The mechanisms underlying the regulation of Rac₁ activity by PKA and or PKG are unknown but may involve phosphorylation of one or more of the large family of guanine nucleotide exchange factors (GEFs) and/or GTPase activating proteins (GAPs) that govern functional status of all GTPases in the cell [33]. The GTPases are activated by GEFs, which catalyse loading with GTP, and inactivated by GAPs, which accelerate hydrolysis of the bound nucleotide to form GDP [34]. Exploring this area is beyond the scope of the present study but warrants further investigation.
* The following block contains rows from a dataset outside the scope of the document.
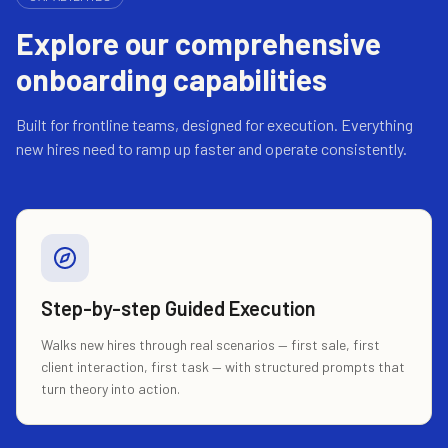
Explore our comprehensive
onboarding capabilities
Built for frontline teams, designed for execution. Everything
new hires need to ramp up faster and operate consistently.
Step-by-step Guided Execution
Walks new hires through real scenarios — first sale, first
client interaction, first task — with structured prompts that
turn theory into action.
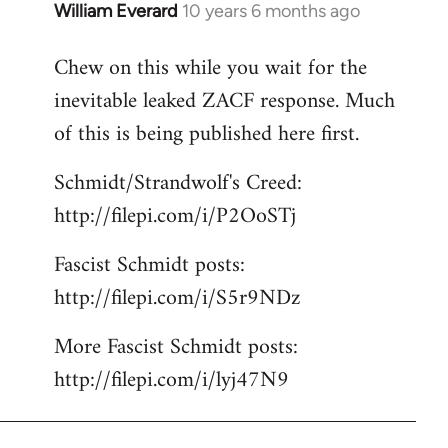
William Everard
10 years 6 months ago
In
reply
Chew on this while you wait for the
to
inevitable leaked ZACF response. Much
Welcome
by
of this is being published here first.
libcom.org
Schmidt/Strandwolf's Creed:
http://filepi.com/i/P2OoSTj
Fascist Schmidt posts:
http://filepi.com/i/S5r9NDz
More Fascist Schmidt posts:
http://filepi.com/i/lyj47N9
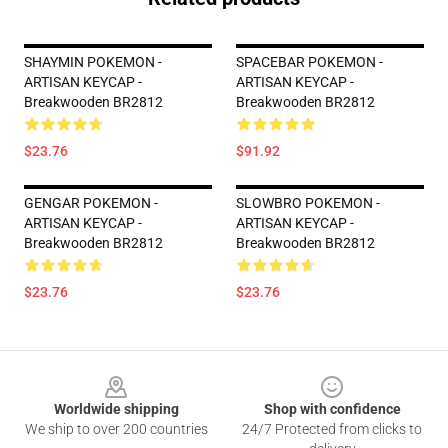
SHAYMIN POKEMON -
SPACEBAR POKEMON -
ARTISAN KEYCAP -
ARTISAN KEYCAP -
Breakwooden BR2812
Breakwooden BR2812
$23.76
$91.92
GENGAR POKEMON -
SLOWBRO POKEMON -
ARTISAN KEYCAP -
ARTISAN KEYCAP -
Breakwooden BR2812
Breakwooden BR2812
$23.76
$23.76
Footer
Worldwide shipping
Shop with confidence
We ship to over 200 countries
24/7 Protected from clicks to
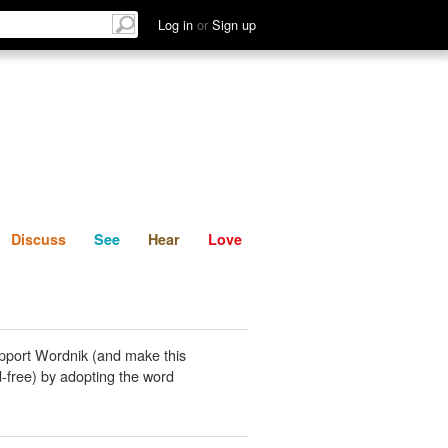
List
Discuss
See
Hear
Log in
or
Sign up
Discuss
See
Hear
Love
pport Wordnik (and make this
-free) by adopting the word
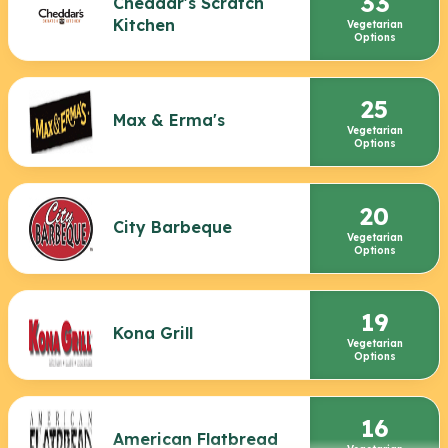
33
Cheddar's Scratch
Kitchen
Vegetarian
Options
25
Max & Erma's
Vegetarian
Options
20
City Barbeque
Vegetarian
Options
19
Kona Grill
Vegetarian
Options
16
American Flatbread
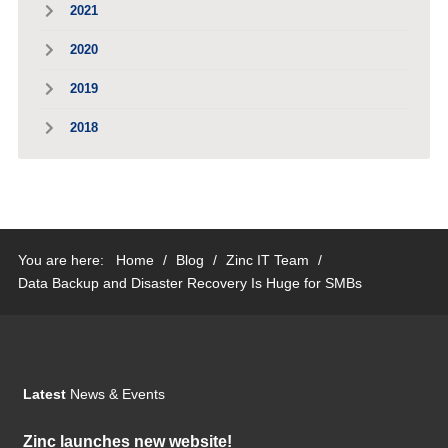
2021
2020
2019
2018
You are here:
Home
/
Blog
/
Zinc IT Team
/
Data Backup and Disaster Recovery Is Huge for SMBs
Latest
News & Events
Zinc launches new website!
From a clinical perspective, the acute activation of intravascular NOX and the resultant burst in endogenous ${\mathrm{O}}_2^{\cdot -}$ formation promotes events that include thrombosis, vasoconstriction, adhesion molecule expression and ischaemia reperfusion injury [1-4]. These events are central to the aetiology of diverse disorders that include angina pectoris, myocardial infarction and sepsis. In turn, both PGI₂ and NO donors have been shown to prevent these events in pre-clinical models and in man [35,36]. It is not unreasonable to suggest, therefore, that the acute therapeutic action of NO and iloprost are mediated, at least in part, through inhibition of acute NOX activation. The corollary to this is that over-expression of NOX and excess ${\mathrm{O}}_2^{\cdot -}$ formation leads to a negation of the endogenous vasculoprotective actions of NO and PGI₂ which in turn leads to a greater expression of NOX [4-7,37,38]. Therapeutically, PGI₂ mimetics and NO donors may act by breaking this cycle. Furthermore, drugs that augment the biological actions of NO and PGI₂, namely phosphodiesterase inhibitors, have been shown to block the upregulation of NOX in vascular cells through protection of PKA and PKG activation driven by NO and PGI₂ [11,39-41]. Thus, it is reasonable to suggest that co administration of PDE inhibitors may augment the therapeutic potential of NO donors and PGI₂ mimetics through enhanced suppression of intravascular oxidative stress.